Saint George Tattoo Designs are easily the most asked for design from Dark Design Graphics. Generally after potential customers find our previous Saint George Design Article we are asked is the picture available and how much to buy the design. All of Dark Design Graphics’ tattoo designs and illustrations are unique and personalized to the customer. This means a lot of back and forth between clients trying to create their perfect design.
You may remember in my previous article Skull And Flowers – How We Design A Tattoo I mentioned that a Lightbox is one of the designers most useful tools. In this article I will be talking about some of the techniques used with a lightbox to get your design just right. Before starting any of this I make sure I have a decent amount of cheap and thin paper to use while creating my design.
Adjusting Your Design Using a Lightbox
The first technique when using a lightbox is moving a part of your drawing you do not like or need to move to a different area. When designing tattoos we are constantly working with the client to make sure we are going in the direction they like. So when we have received feedback from our client on what they may like and what they do not like, the next obvious step is making changes. In this design I needed to change the direction of the dragons head to face towards Saint Georges Shield. I did this by tracing the dragons head on a second piece of paper, moving it under the original concept drawing, facing the direction it needed to point in. Rubbing out the original dragons head and tracing the adjusted head, very simple and time saving technique. This technique ‘Adjusting your design’, can be seen at 0.37 in the video below.
Tracing A Tattoo
As you can see from the Saint George tattoo images above, the next step is tracing and adjusting your rough sketch, planning for where the shadows will go and adding detail. By putting another clean sheet of paper over the first you can trace the parts of the image that work and adjust the parts that don’t. By doing this I have come up with a cleaner and better looking sketch with an aim to start the inking process. Although the image may not look cleaner to everyone, it is essentially a guide for myself, so that I know where to add the ink. This technique can be seen at 0.43 into the video below.
Testing Ideas Before You Put Them On Your Drawing
If you are anything like me, once you really get into a drawing and find you are loving the direction it is going, you suddenly start becoming a bit more hesitant when adding to it. After all you do not want to ruin what you already have! Although we all use a rubber to fix anything like this when using pencils, the problems occur when you find you are rubbing out too much, going over lines you didn’t want to rub out and ruining the paper. But especially when using inks with rubbing out not an option.
This simple technique involves adding a sheet of paper over your design and sketching out the new areas you are thinking of adding. Using a lightbox you will be able to see how it will look. If you like how it looks you just put the sheet underneath your design, line it up and add it to your illustration. In the video above at 1.23 you can see what looks like me drawing the Dragon’s body/tail twice, I am actually using the technique described to make sure I get the tail just how I want.

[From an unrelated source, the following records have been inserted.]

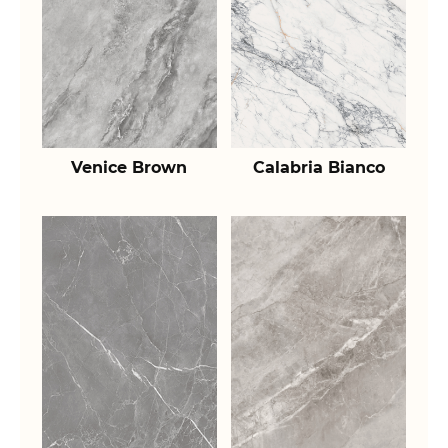
Venice Brown
Calabria Bianco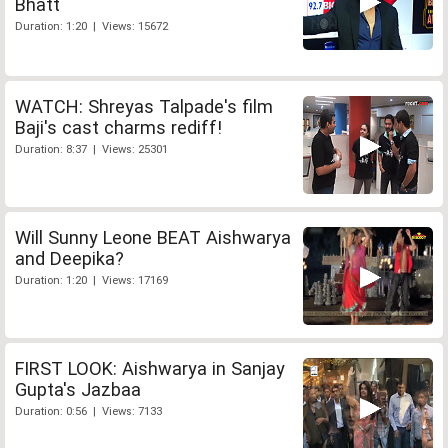
Bhatt
Duration: 1:20 | Views: 15672
WATCH: Shreyas Talpade's film
Baji's cast charms rediff!
Duration: 8:37 | Views: 25301
Will Sunny Leone BEAT Aishwarya
and Deepika?
Duration: 1:20 | Views: 17169
FIRST LOOK: Aishwarya in Sanjay
Gupta's Jazbaa
Duration: 0:56 | Views: 7133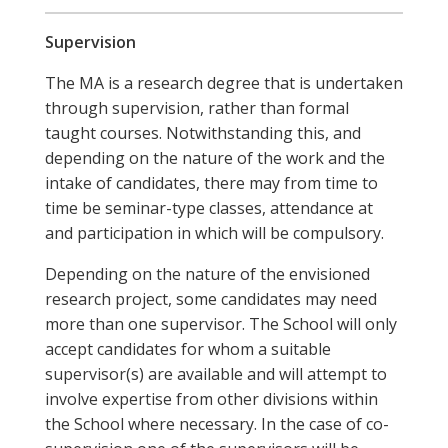
Supervision
The MA is a research degree that is undertaken
through supervision, rather than formal
taught courses. Notwithstanding this, and
depending on the nature of the work and the
intake of candidates, there may from time to
time be seminar-type classes, attendance at
and participation in which will be compulsory.
Depending on the nature of the envisioned
research project, some candidates may need
more than one supervisor. The School will only
accept candidates for whom a suitable
supervisor(s) are available and will attempt to
involve expertise from other divisions within
the School where necessary. In the case of co-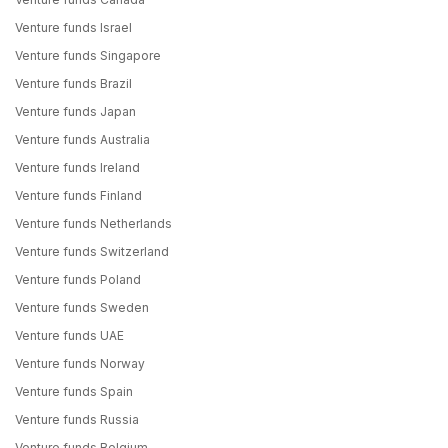
Venture funds Israel
Venture funds Singapore
Venture funds Brazil
Venture funds Japan
Venture funds Australia
Venture funds Ireland
Venture funds Finland
Venture funds Netherlands
Venture funds Switzerland
Venture funds Poland
Venture funds Sweden
Venture funds UAE
Venture funds Norway
Venture funds Spain
Venture funds Russia
Venture funds Belgium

Inking The Saint George Tattoo
The final technique is probably the most obvious one. When inking, colouring up or just doing your final rendition of your design you want to create a clean and finished drawing. You may also want to keep your concept sketches for future reference. So as can be seen in the video below all I need to do is add a fresh sheet of paper to on top of my guide sketch and start the final image. In this design it involved the inking process, colouring my design came next but by that stage with the ink all set the lightbox was not needed. To see how I use the lightbox when colouring up straight from my concept sketch have a look at the time lapse video in how to design a tattoo.

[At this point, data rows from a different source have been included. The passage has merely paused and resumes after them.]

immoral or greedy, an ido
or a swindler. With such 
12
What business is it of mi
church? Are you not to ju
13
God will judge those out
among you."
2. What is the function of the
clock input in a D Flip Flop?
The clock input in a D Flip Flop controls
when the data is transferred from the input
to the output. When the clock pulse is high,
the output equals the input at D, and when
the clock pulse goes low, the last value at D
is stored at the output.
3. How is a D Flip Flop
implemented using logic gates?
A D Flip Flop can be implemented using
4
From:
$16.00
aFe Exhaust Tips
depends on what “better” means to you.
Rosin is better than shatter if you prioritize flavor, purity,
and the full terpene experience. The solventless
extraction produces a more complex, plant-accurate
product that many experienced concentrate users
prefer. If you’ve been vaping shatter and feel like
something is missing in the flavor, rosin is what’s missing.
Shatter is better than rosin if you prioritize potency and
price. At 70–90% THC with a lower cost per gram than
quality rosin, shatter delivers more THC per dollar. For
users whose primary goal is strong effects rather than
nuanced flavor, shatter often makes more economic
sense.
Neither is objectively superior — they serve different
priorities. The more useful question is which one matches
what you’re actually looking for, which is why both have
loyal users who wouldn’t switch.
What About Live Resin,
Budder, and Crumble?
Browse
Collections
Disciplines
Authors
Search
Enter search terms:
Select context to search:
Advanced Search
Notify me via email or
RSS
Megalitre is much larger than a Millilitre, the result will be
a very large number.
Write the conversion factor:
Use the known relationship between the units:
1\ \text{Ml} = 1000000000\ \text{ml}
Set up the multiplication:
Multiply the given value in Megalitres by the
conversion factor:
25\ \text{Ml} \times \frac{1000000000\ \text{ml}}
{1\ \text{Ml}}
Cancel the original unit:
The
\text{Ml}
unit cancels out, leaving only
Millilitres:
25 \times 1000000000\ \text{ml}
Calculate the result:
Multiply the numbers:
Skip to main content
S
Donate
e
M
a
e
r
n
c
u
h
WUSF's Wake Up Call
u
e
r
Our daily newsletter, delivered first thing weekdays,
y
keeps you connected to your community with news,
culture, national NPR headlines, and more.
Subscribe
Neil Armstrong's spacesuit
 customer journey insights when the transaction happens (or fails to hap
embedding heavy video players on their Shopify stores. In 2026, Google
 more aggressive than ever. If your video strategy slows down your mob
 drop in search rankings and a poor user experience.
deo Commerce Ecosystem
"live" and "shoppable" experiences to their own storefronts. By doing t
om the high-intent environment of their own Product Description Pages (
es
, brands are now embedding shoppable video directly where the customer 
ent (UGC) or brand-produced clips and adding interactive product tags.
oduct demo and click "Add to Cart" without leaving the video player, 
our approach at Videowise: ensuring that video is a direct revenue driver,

Using A Lightbox In Design
These are four main uses I put my Lightbox to but the possibilities are almost endless. If you have any other uses for your lightbox in design let us know in the comments section below. This Tattoo Design was just an example of a recent piece I completed, I use the lightbox with my illustrations, fine art and logo designs and pretty much anything that will involve me making edits and changes to my drawings. The Fine Art uses for a lightbox are actually very different from these and for me based around the ‘gridding’ technique but more about that later.
Saint George Tattoo Design
Using a Lightbox has considerably speed up my design process. It means I can now implement changes to a design straight after getting feedback and improve the turn around time of each unique and individual design I create. Please remember to leave your feedback and lightbox uses in the comment sections below or tell us what equipment you can not live without when creating your designs.
Below is the complete time lapse video including all edits and changes I made during this process. Have a look at our Youtube Channel to see more time lapse video from us. And follow us on Facebook and Tumblr for the latest news from Dark Design Graphics.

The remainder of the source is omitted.